Extracted page text data:
········
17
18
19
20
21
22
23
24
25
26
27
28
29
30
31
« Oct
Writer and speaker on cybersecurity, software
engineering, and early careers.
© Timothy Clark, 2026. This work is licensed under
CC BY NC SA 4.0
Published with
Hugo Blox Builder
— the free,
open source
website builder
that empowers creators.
········
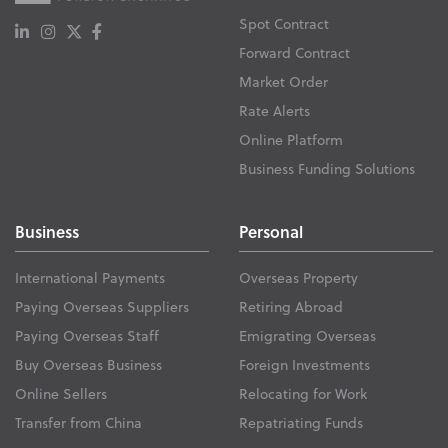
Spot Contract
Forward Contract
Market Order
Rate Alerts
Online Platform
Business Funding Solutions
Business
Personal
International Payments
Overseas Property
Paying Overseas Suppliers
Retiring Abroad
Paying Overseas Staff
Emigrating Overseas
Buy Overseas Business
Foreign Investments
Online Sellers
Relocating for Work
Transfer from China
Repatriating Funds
········
### TASK GOAL
Filter the entries and keep only the lines holding "Business".

### EXERCISE RESPONSE
Business Funding Solutions
Business
Buy Overseas Business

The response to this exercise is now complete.